One thing that prevented governor-style, something-for-everyone politics from being played in Washington was the federal deficit. For more than a decade, the dreams of every legislator, left, right and center, were hemmed in by the need to reduce the red ink.”

But suddenly the deficit went away and a surplus arrived. Now there are signs that Republican members of Congress want to play the governor’s game, meaning they’ll play to a broader, less ideological audience. If Clinton is trying to beat the Republicans by reserving much of the budget surplus money for Social Security, the Republicans will try to go him one better and insist—as Rep. Bill Archer (R-Tex.) did recently—that their way of saving Social Security is more secure than his.

If Clinton wants to make education an issue, so will Republicans. Thus did Sen. Pete V. Domenici (R-N.M.) propose spending even more on education than Clinton did. “We’re going to put some real money where our rhetoric has been,” he said.

The late political writer Samuel Lubell argued that the United States rarely has a two-party system. It has a one-and-a-half-party system, a “sun” party whose light dominates the landscape and a “moon” party that either reflects off or reacts to the sun party. In the 1980s, political conservatism in the Republican party was the sun. Democrats and liberals spent more than a decade responding. The result was Clinton’s formula, much as the British Labor Party’s response to Thatcherism was Tony Blair’s “Third Way.”

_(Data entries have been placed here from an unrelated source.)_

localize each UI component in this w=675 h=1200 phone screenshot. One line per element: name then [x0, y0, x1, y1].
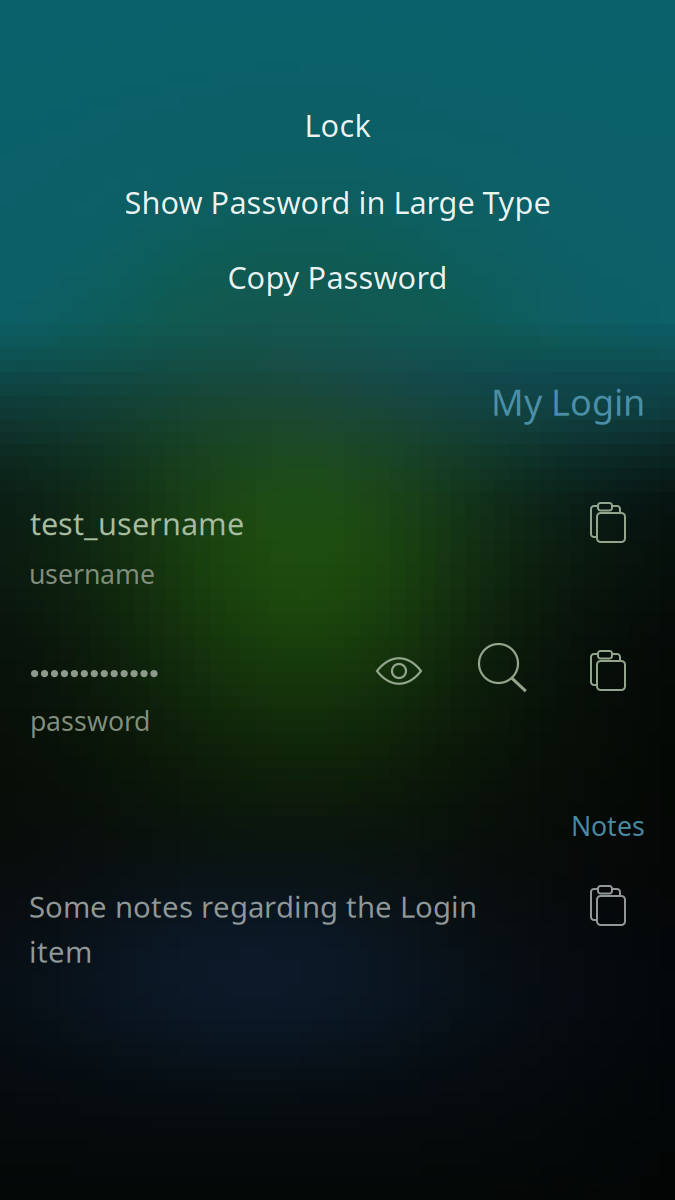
staticText: My Login [491, 378, 645, 426]
staticText: password [30, 703, 150, 738]
button[interactable]: Lock [0, 95, 675, 155]
staticText: username [29, 556, 155, 591]
staticText: Copy Password [228, 257, 448, 297]
button[interactable]: Show password in large type [479, 644, 529, 694]
button[interactable]: Show Password in Large Type [0, 172, 675, 232]
button[interactable]: Copy Password [0, 247, 675, 307]
button[interactable]: Copy username [585, 498, 631, 548]
button[interactable]: Copy notes [585, 881, 631, 931]
staticText: Show Password in Large Type [124, 182, 550, 222]
staticText: Notes [571, 808, 645, 843]
button[interactable]: Copy password [585, 646, 631, 696]
staticText: Lock [304, 105, 370, 145]
staticText: test_username [30, 503, 244, 544]
staticText: Some notes regarding the Login item [29, 887, 477, 971]
button[interactable]: Reveal password [376, 657, 422, 685]
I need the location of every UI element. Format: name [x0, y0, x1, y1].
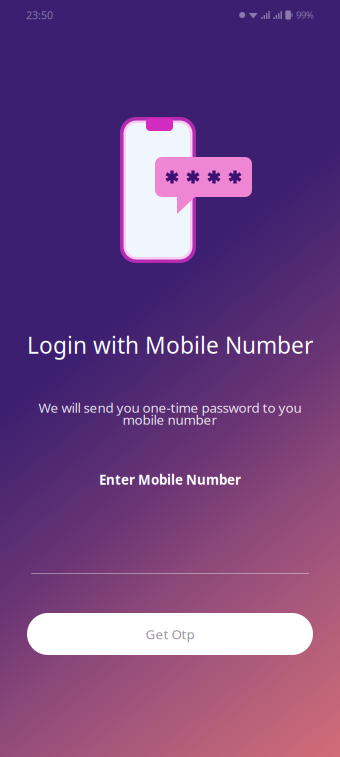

The Republicans’ government-is-the-problem view isn’t the sun anymore. At the moment, it’s been supplanted by a moderate progressivism that accepts government’s necessary role. But that does not mean that Democrats have translated this philosophical transformation into partisan dominance. Judging by the vote count in recent elections, there is no dominant political party now. The strength both Bush and Dole show in the polls against Vice President Gore suggests that Republicans still have the capacity to shape the political debate in 2000 to their liking.

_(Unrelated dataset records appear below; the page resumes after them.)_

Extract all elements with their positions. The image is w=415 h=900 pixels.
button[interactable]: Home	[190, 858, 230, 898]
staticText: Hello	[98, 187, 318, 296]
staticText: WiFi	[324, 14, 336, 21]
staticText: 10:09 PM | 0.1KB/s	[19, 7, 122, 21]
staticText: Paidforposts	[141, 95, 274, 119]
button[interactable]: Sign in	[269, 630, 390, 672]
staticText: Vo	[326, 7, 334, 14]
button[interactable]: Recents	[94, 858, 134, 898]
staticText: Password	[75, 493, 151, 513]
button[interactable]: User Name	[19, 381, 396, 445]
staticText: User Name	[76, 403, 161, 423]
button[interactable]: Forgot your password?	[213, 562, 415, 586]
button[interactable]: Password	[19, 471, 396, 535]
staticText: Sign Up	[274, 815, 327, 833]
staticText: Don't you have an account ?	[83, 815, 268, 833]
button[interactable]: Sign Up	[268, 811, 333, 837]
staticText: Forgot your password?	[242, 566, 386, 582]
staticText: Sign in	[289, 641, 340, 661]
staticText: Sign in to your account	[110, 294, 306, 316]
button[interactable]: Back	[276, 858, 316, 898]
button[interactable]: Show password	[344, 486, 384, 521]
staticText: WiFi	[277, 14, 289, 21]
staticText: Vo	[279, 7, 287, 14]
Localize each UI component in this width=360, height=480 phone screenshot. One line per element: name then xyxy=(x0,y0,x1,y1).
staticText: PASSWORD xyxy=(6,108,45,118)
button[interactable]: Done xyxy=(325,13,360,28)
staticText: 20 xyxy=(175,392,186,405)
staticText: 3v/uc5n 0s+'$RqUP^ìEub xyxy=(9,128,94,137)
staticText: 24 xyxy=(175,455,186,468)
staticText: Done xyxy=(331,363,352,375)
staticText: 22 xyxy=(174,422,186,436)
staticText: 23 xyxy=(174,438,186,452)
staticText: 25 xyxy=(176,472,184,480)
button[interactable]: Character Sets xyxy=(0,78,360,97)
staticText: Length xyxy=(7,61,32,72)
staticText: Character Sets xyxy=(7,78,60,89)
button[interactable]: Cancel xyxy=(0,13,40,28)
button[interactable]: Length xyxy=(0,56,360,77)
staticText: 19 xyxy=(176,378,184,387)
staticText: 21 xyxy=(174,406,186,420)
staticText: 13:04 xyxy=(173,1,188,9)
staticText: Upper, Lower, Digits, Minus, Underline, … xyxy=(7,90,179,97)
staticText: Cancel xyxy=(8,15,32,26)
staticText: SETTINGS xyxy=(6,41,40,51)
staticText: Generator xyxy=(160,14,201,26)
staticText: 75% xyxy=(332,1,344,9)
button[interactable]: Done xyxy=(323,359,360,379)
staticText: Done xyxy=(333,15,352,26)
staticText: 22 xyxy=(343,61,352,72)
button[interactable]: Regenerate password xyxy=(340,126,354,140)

But by fits and starts, Republicans are realizing that if they are to do this, they will have to respond to the problems Clinton brought to the fore—education, social insurance, health care reform and child care—and to the public’s embrace of his idea that it takes a moderate but active government to solve them. Racicot, for one, is not at all bothered that Republicans are responding to changed circumstances. “There is a leavening process, a consensus building process that occurs,” he says. “What’s happening here is that the people in policy-making positions have responded to the issues that are important to the American people.”

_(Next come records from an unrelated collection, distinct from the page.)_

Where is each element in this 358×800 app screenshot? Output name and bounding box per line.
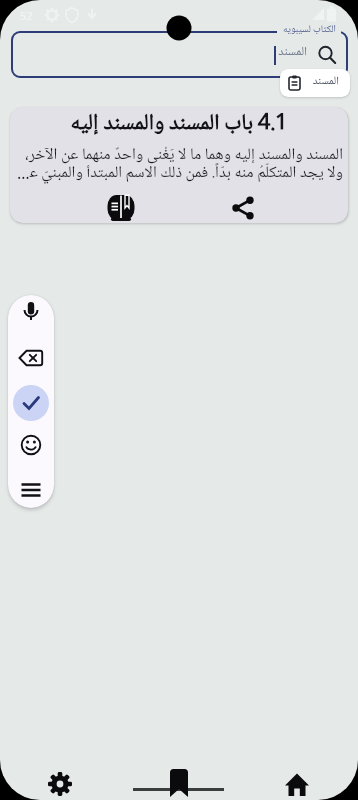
button[interactable] bbox=[15, 342, 47, 374]
button[interactable] bbox=[15, 298, 47, 330]
staticText: 52 bbox=[20, 8, 33, 23]
button[interactable] bbox=[283, 770, 311, 798]
button[interactable] bbox=[15, 474, 47, 506]
button[interactable] bbox=[101, 188, 141, 223]
staticText: الكتاب لسيبويه bbox=[282, 22, 336, 36]
button[interactable] bbox=[15, 429, 47, 461]
button[interactable] bbox=[223, 188, 263, 223]
button[interactable] bbox=[168, 768, 190, 798]
staticText: المسند والمسند إليه وهما ما لا يَغْنى وا… bbox=[15, 144, 343, 184]
button[interactable]: المسند bbox=[280, 69, 350, 97]
staticText: المسند bbox=[278, 44, 307, 61]
button[interactable] bbox=[13, 385, 49, 421]
staticText: 4.1 باب المسند والمسند إليه bbox=[10, 108, 348, 138]
button[interactable] bbox=[46, 770, 74, 798]
button[interactable]: المسند bbox=[11, 31, 348, 78]
staticText: المسند bbox=[312, 74, 339, 90]
button[interactable]: 4.1 باب المسند والمسند إليه bbox=[10, 107, 348, 223]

Whether George W. Bush is all his supporters say he is—and whether he can bridge the Republican divide on such issues as abortion—will be tested over the next year and a half. The rethinking in the Republican Party is not as far along as Democratic rethinking was in 1992. And there will be much Republican resistance to accommodating the American majority’s desire for a governing party that does not view government as “dumb.”

But if bringing about that accommodation is Bush’s essential mission, there is much he could learn from the man in the White House. “I believe that just as Bill Clinton was a New Democrat, this year there’s going to be a New Republican,” says Castellanos.

Because of Bush’s “ability to reach across the spectrum,” Castellanos says, “he is as significant to Republicans as Bill Clinton was to Democrats.” You could say that’s a funny kind of compliment coming from a Republican. But it’s a compliment nonetheless.

E.J. Dionne is a Washington Post columnist and a senior fellow at the Brookings Institution.